DATA EXTRACT START

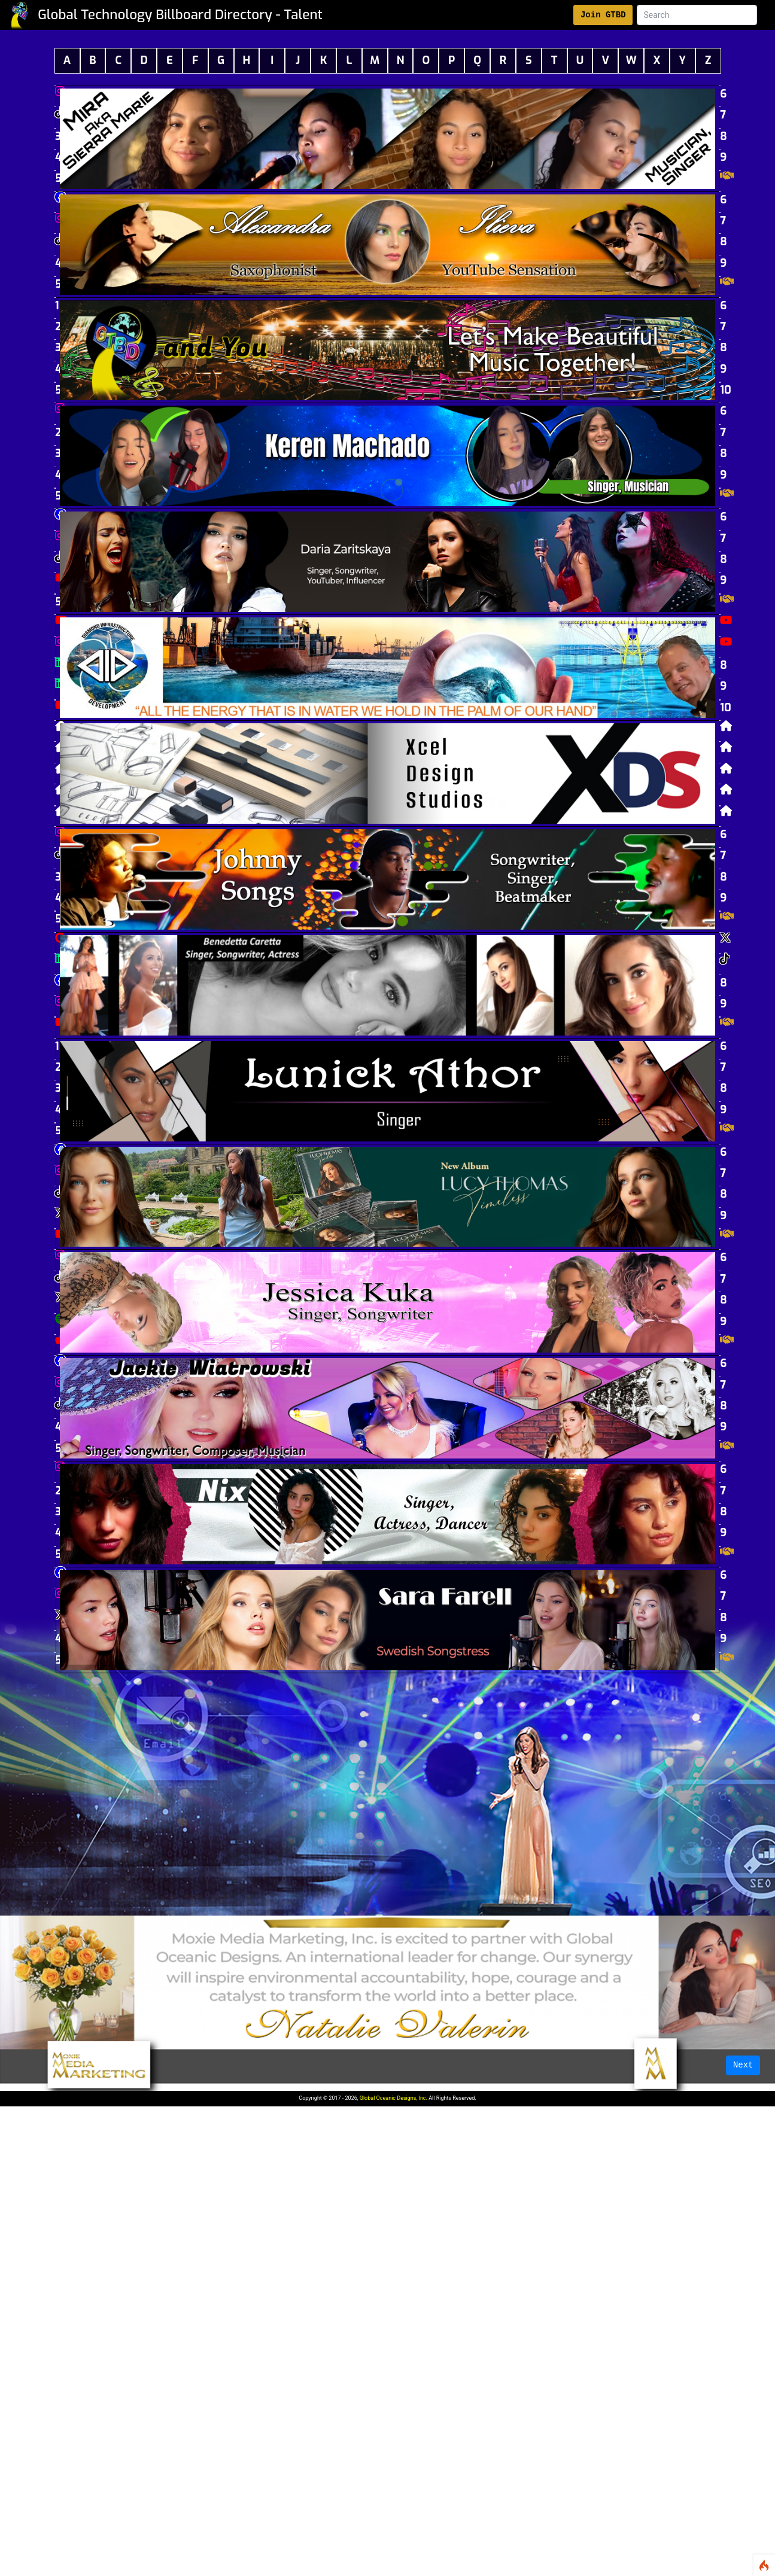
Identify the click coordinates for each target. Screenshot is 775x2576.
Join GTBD (603, 15)
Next (743, 2065)
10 (720, 382)
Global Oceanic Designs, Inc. (393, 2098)
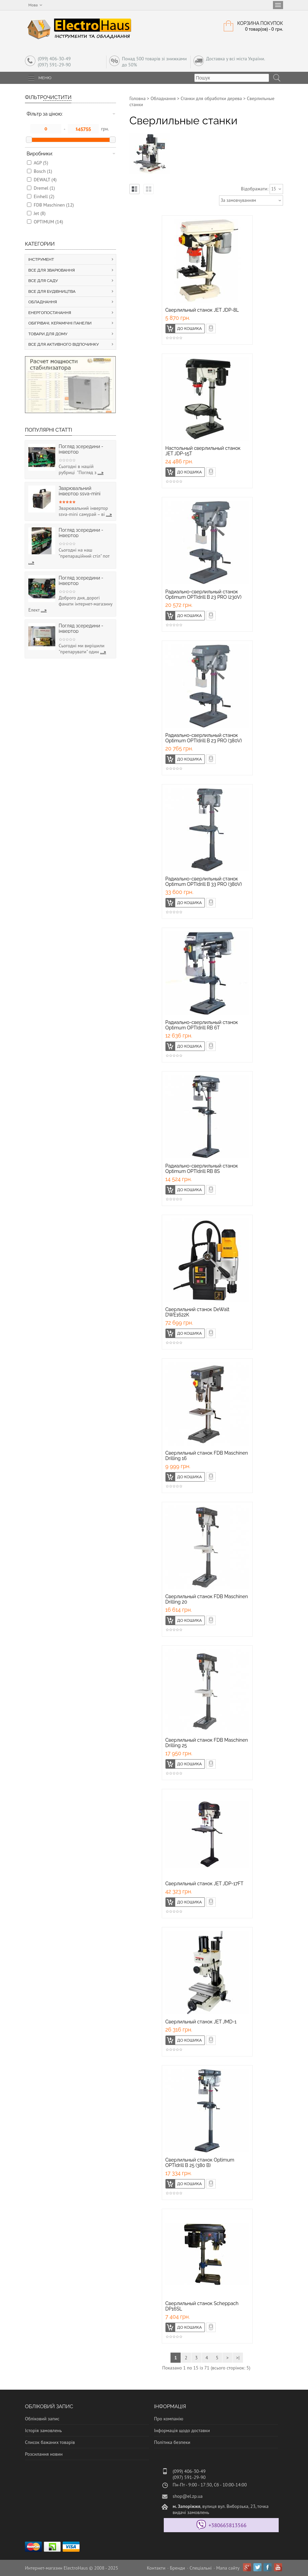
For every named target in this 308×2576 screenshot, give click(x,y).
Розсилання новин (44, 2454)
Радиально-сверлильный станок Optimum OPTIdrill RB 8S (201, 1168)
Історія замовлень (43, 2430)
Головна (137, 98)
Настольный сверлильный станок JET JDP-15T (203, 450)
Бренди (177, 2568)
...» (101, 472)
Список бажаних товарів (50, 2442)
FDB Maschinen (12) (54, 205)
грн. (105, 129)
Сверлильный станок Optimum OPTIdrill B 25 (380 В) (200, 2162)
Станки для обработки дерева (211, 98)
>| (238, 2358)
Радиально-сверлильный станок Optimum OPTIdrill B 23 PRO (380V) (203, 738)
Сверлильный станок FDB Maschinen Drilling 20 (206, 1599)
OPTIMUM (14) (48, 222)
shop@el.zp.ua (188, 2496)
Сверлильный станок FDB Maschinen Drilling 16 (206, 1455)
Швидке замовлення (215, 327)
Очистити (57, 97)
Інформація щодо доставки (182, 2430)
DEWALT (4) (45, 180)
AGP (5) (41, 163)
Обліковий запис (42, 2419)
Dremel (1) (44, 188)
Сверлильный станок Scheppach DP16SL (202, 2306)
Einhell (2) (44, 196)
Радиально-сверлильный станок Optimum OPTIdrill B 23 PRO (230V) (203, 594)
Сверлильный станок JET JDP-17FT (204, 1883)
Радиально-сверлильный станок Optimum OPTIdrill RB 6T (201, 1025)
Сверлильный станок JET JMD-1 (201, 2021)
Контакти (156, 2568)
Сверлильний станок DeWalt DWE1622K (197, 1312)
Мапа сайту (228, 2568)
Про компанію (168, 2419)
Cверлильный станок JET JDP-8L (202, 310)
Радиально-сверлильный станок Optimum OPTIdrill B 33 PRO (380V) (203, 881)
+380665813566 (228, 2525)
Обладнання (163, 98)
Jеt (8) (39, 213)
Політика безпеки (172, 2442)
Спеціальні (200, 2568)
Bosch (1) (43, 171)
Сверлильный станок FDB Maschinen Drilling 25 (206, 1742)
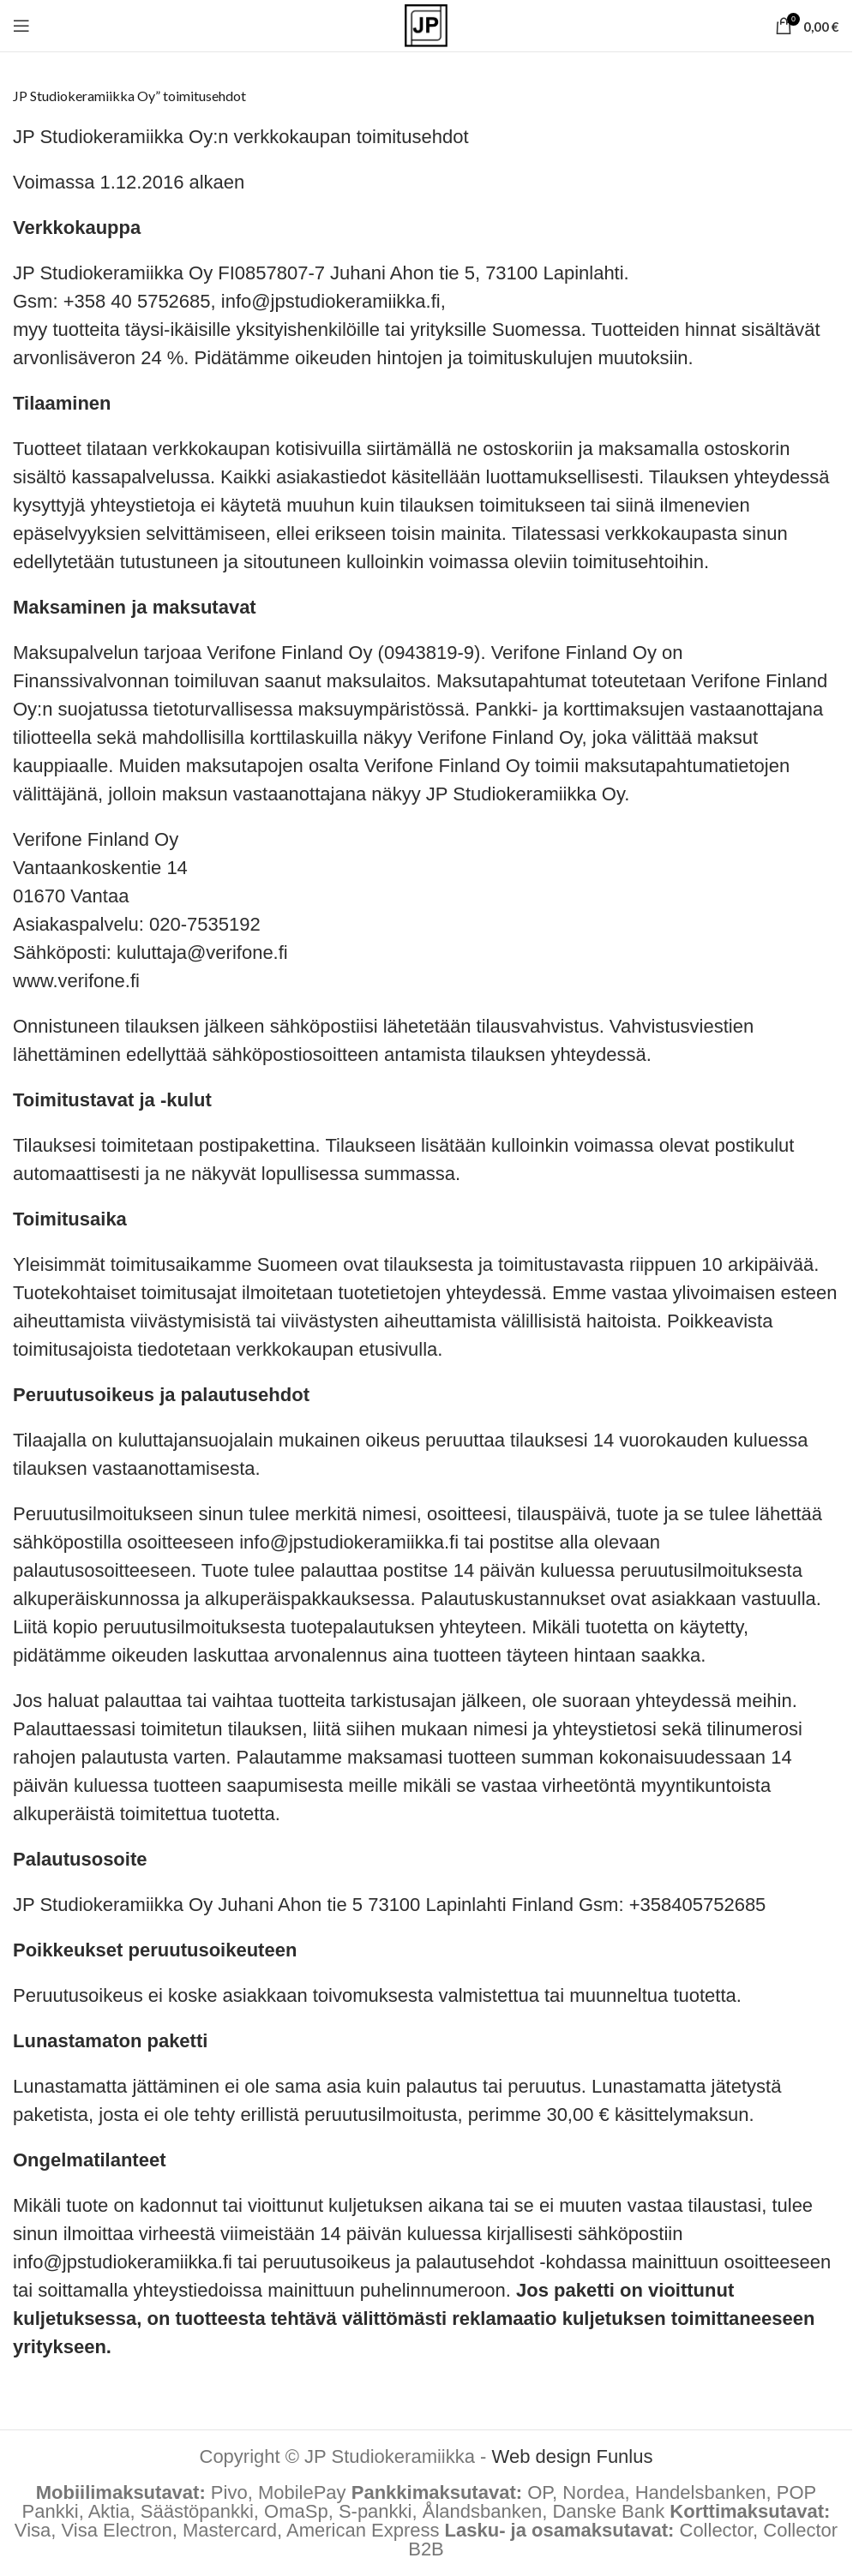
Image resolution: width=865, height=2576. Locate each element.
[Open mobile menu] (21, 26)
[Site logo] (426, 24)
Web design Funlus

DATA EXTRACT END

EXERCISE PROMPT: Transcribe the records above exactly, beginning at the line that contains "Радиально-сверлильный станок Optimum OPTIdrill RB 8S" and ending with the line that contains "Радиально-сверлильный станок Optimum OPTIdrill B 33", both included, and nothing else.

RESPONSE:
Радиально-сверлильный станок Optimum OPTIdrill RB 8S (201, 1168)
Історія замовлень (43, 2430)
Головна (137, 98)
Настольный сверлильный станок JET JDP-15T (203, 450)
Бренди (177, 2568)
...» (101, 472)
Список бажаних товарів (50, 2442)
FDB Maschinen (12) (54, 205)
грн. (105, 129)
Сверлильный станок Optimum OPTIdrill B 25 (380 В) (200, 2162)
Станки для обработки дерева (211, 98)
>| (238, 2358)
Радиально-сверлильный станок Optimum OPTIdrill B 23 PRO (380V) (203, 738)
Сверлильный станок FDB Maschinen Drilling 20 (206, 1599)
OPTIMUM (14) (48, 222)
shop@el.zp.ua (188, 2496)
Сверлильный станок FDB Maschinen Drilling 16 (206, 1455)
Швидке замовлення (215, 327)
Очистити (57, 97)
Інформація щодо доставки (182, 2430)
DEWALT (4) (45, 180)
AGP (5) (41, 163)
Обліковий запис (42, 2419)
Dremel (1) (44, 188)
Сверлильный станок Scheppach DP16SL (202, 2306)
Einhell (2) (44, 196)
Радиально-сверлильный станок Optimum OPTIdrill B 23 PRO (230V) (203, 594)
Сверлильный станок JET JDP-17FT (204, 1883)
Радиально-сверлильный станок Optimum OPTIdrill RB 6T (201, 1025)
Сверлильный станок JET JMD-1 (201, 2021)
Контакти (156, 2568)
Сверлильний станок DeWalt DWE1622K (197, 1312)
Мапа сайту (228, 2568)
Про компанію (168, 2419)
Cверлильный станок JET JDP-8L (202, 310)
Радиально-сверлильный станок Optimum OPTIdrill B 33 PRO (380V) (203, 881)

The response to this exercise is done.